Over the past two years he has called on me every few months. I am so pleased to say that these last few months he has taken control of his life, he is back on track and he is now enrolled in an education program in the Halifax area.

If I do nothing else through this next period as a member of Parliament, I will feel very satisfied that I have been able to encourage and help one young person take control of his life and get back on track to get his education. It is education that opens the doors to successful young people who become successful adults not only in the workplace but as mothers in our society, as providers, as givers in the community and as very successful Canadians that will take this country into the 21st century.

Budget Implementation Act, 1996Government Orders

4:45 p.m.

Reform

Myron Thompson Reform Wild Rose, AB

Mr. Speaker, I am pleased to speak on this bill. I am discouraged that closure has been moved on it.
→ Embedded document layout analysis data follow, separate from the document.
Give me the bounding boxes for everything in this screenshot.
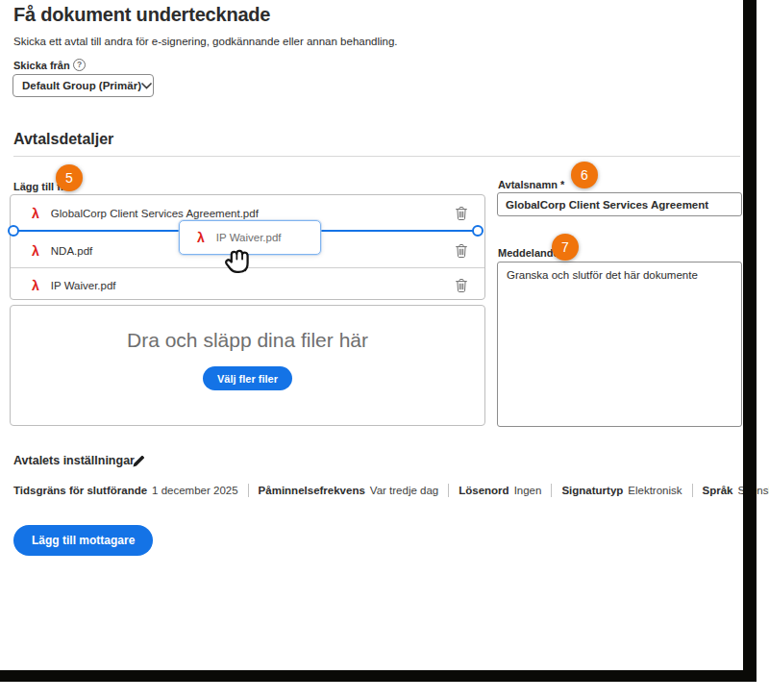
- send-from-label: Skicka från: [13, 60, 70, 71]
- separator: [448, 484, 449, 497]
- page-subtitle: Skicka ett avtal till andra för e-signer…: [13, 36, 398, 47]
- drop-indicator-dot-left: [8, 225, 19, 237]
- pdf-file-icon: λ: [32, 244, 39, 258]
- file-name: GlobalCorp Client Services Agreement.pdf: [51, 208, 454, 219]
- pencil-icon: [132, 454, 146, 468]
- separator: [551, 484, 552, 497]
- delete-file-button[interactable]: [454, 206, 469, 222]
- page: Få dokument undertecknade Skicka ett avt…: [0, 0, 769, 700]
- screenshot-frame-bottom: [0, 670, 757, 682]
- choose-more-files-button[interactable]: Välj fler filer: [203, 366, 292, 390]
- pdf-file-icon: λ: [197, 231, 205, 244]
- delete-file-button[interactable]: [454, 243, 469, 260]
- drag-hand-cursor-icon: [215, 238, 261, 284]
- help-question-icon[interactable]: ?: [73, 59, 86, 71]
- setting-language: Språk Svenska: [703, 485, 769, 496]
- drop-indicator-dot-right: [472, 225, 484, 237]
- trash-icon: [455, 243, 468, 259]
- add-recipient-button[interactable]: Lägg till mottagare: [13, 525, 153, 556]
- step-badge-7: 7: [552, 234, 579, 261]
- setting-deadline: Tidsgräns för slutförande 1 december 202…: [13, 485, 238, 496]
- send-from-group-dropdown[interactable]: Default Group (Primär): [12, 74, 154, 97]
- dropdown-selected-value: Default Group (Primär): [22, 80, 141, 91]
- separator: [248, 484, 249, 497]
- agreement-name-input[interactable]: [497, 192, 742, 216]
- message-label: Meddelande: [498, 247, 559, 259]
- setting-signature-type: Signaturtyp Elektronisk: [561, 485, 682, 496]
- pdf-file-icon: λ: [32, 279, 39, 292]
- trash-icon: [455, 206, 468, 221]
- agreement-name-label: Avtalsnamn *: [498, 179, 564, 190]
- agreement-details-heading: Avtalsdetaljer: [13, 131, 113, 148]
- file-dropzone[interactable]: Dra och släpp dina filer här Välj fler f…: [10, 305, 485, 426]
- section-divider: [13, 156, 740, 157]
- agreement-settings-heading: Avtalets inställningar: [13, 454, 135, 467]
- step-badge-5: 5: [56, 164, 83, 191]
- screenshot-frame-right: [743, 0, 757, 682]
- setting-reminder: Påminnelsefrekvens Var tredje dag: [259, 485, 439, 496]
- separator: [692, 484, 693, 497]
- delete-file-button[interactable]: [454, 277, 469, 293]
- trash-icon: [455, 278, 468, 293]
- page-title: Få dokument undertecknade: [13, 4, 270, 26]
- edit-settings-button[interactable]: [131, 454, 146, 469]
- pdf-file-icon: λ: [32, 207, 39, 220]
- chevron-down-icon: [141, 83, 152, 89]
- dropzone-text: Dra och släpp dina filer här: [127, 329, 368, 352]
- settings-summary: Tidsgräns för slutförande 1 december 202…: [13, 484, 769, 497]
- step-badge-6: 6: [571, 162, 598, 188]
- setting-password: Lösenord Ingen: [459, 485, 541, 496]
- message-textarea[interactable]: [497, 262, 742, 427]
There are so many important things that need to be mentioned. I would like to mention a few, based on some of my travels over the last year, talking to ordinary Canadians all across the land. Most Canadians really do not understand a lot of the details of budgeting. Certainly I do not. However, they have been asking questions. I would like to relay some of the messages I have heard.
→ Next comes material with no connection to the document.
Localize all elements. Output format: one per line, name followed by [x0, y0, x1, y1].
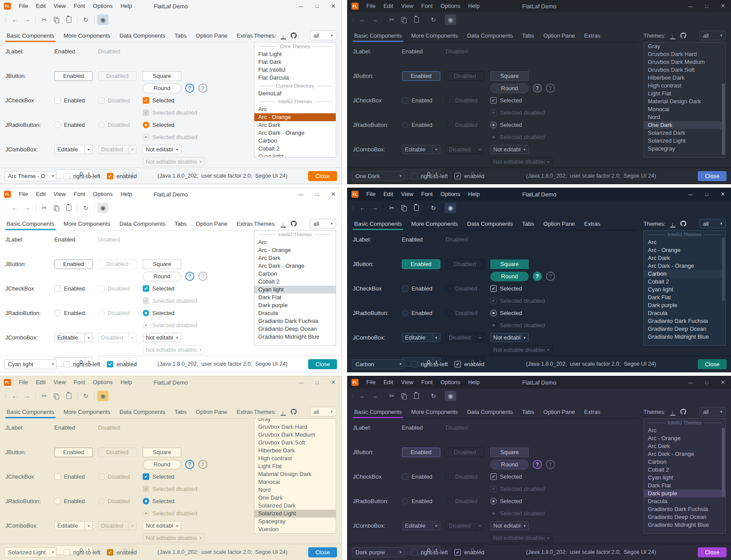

First, the one thing of which Canadians are certainly aware is the huge debt. They feel it is the one thing that is tearing the guts out of our social programs. It is hurting our agricultural programs and it is hindering the country in a number of areas.

I have been waiting to hear a Liberal member address the debt, but I never have. All I hear is a lot of rhetoric and glorified stories about what a wonderful thing the budget is. However, they never talk about the debt which will continue to be a serious problem.
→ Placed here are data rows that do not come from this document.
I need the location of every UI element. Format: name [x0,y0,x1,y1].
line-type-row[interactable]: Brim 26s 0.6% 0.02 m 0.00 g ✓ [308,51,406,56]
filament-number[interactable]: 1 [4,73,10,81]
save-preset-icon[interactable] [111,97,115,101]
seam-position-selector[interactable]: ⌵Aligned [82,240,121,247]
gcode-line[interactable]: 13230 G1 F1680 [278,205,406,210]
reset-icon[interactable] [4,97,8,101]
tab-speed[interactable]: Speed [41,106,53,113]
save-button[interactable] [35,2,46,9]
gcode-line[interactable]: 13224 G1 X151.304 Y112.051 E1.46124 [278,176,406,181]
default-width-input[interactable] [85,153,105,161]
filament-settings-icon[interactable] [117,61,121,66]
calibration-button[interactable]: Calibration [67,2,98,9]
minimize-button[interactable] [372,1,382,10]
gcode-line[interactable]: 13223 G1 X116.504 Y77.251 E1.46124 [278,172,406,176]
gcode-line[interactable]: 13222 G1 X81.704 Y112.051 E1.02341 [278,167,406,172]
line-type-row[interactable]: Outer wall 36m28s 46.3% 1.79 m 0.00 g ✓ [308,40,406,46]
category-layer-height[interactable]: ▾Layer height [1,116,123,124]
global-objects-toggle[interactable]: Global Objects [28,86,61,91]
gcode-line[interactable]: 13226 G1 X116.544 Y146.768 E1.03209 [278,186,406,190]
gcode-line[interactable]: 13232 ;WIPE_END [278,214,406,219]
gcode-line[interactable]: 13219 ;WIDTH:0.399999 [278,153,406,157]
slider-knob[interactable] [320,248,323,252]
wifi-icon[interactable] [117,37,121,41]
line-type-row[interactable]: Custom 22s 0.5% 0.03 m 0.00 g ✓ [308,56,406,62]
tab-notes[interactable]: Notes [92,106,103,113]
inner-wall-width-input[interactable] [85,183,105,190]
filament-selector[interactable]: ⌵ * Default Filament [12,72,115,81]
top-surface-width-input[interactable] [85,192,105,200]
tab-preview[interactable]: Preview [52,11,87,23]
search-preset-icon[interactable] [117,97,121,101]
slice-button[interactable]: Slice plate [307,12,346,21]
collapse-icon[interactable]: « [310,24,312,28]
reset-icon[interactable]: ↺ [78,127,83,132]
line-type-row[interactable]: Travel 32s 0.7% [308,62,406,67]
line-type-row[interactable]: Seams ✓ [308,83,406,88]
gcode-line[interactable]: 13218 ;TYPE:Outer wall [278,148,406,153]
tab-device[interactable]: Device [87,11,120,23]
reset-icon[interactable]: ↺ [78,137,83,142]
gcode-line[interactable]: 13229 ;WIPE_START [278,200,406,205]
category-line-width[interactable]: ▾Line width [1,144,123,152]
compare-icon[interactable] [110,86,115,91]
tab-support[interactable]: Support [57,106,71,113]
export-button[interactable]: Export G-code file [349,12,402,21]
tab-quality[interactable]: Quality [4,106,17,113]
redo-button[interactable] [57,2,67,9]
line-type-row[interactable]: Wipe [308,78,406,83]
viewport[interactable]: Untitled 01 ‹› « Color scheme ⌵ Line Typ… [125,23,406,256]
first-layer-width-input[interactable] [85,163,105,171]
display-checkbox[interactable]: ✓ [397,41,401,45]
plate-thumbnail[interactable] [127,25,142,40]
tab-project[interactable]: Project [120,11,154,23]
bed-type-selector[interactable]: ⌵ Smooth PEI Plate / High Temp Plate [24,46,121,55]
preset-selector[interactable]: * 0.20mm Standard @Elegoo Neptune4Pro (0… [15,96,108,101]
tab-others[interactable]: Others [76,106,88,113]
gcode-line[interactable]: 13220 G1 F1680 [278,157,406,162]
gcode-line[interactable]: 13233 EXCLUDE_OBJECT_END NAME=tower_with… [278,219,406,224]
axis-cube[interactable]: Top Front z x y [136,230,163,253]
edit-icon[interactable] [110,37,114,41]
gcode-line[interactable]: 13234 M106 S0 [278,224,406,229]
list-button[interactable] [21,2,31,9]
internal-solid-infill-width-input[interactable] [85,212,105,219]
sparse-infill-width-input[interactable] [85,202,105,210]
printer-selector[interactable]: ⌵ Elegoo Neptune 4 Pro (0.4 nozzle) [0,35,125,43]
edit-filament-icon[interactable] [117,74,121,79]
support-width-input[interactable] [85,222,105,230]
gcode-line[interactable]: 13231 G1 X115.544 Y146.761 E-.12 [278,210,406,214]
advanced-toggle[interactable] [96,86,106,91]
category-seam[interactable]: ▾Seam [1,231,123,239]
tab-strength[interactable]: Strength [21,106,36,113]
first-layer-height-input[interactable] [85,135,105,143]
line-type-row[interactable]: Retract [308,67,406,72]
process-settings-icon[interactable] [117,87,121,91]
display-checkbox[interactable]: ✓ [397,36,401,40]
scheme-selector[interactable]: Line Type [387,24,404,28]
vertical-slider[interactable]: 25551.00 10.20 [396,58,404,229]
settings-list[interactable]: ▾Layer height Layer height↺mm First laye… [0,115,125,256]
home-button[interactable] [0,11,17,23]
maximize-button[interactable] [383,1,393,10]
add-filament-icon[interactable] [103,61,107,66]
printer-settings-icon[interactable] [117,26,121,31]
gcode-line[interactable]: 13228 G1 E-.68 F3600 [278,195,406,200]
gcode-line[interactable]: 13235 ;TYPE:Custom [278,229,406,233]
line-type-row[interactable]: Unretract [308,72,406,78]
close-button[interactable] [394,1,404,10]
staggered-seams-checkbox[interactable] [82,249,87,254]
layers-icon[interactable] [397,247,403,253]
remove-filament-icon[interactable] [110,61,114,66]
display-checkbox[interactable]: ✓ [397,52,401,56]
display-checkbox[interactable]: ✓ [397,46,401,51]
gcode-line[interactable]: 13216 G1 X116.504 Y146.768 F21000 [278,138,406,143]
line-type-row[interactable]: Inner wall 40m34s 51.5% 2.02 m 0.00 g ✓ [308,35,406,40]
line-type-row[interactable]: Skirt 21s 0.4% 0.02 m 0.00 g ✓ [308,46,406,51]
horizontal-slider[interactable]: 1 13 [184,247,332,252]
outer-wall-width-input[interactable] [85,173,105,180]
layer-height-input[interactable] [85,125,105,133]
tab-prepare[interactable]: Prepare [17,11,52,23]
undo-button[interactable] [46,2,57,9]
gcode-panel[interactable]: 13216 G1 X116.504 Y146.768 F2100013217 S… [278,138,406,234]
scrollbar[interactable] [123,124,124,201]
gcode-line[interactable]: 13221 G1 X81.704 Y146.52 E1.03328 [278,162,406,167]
When the finance minister read his budget he said: "When we came here the deficit was at 6 per cent of GDP. Then it was at 5 per cent. Then it was at 4 per cent. Then it was at 3 per cent. Next year the deficit will be at 2 per cent of GDP". The crowd opposite cheered. Of course, most Canadians were not sure what they were cheering about. If he had said: "When we came here we were $450 billion in debt. Then we were $500 billion in debt. Then we were $550 billion in debt. Then we were $600 billion in debt. Now we are moving to $650 billion in debt and before we reach 2 per cent of GDP we will be pushing nearly $700 billion in debt," that would have made sense.

Instead of talking about the deficit going from $40 billion to $35 billion, to $30 billion, to $25 billion and then to $20 billion, he should have said that our interest payments have gone from $30 billion to $35 billion to $40 billion to $45 billion and that we are on our way to more than $50 billion, that would have made sense. People could understand that.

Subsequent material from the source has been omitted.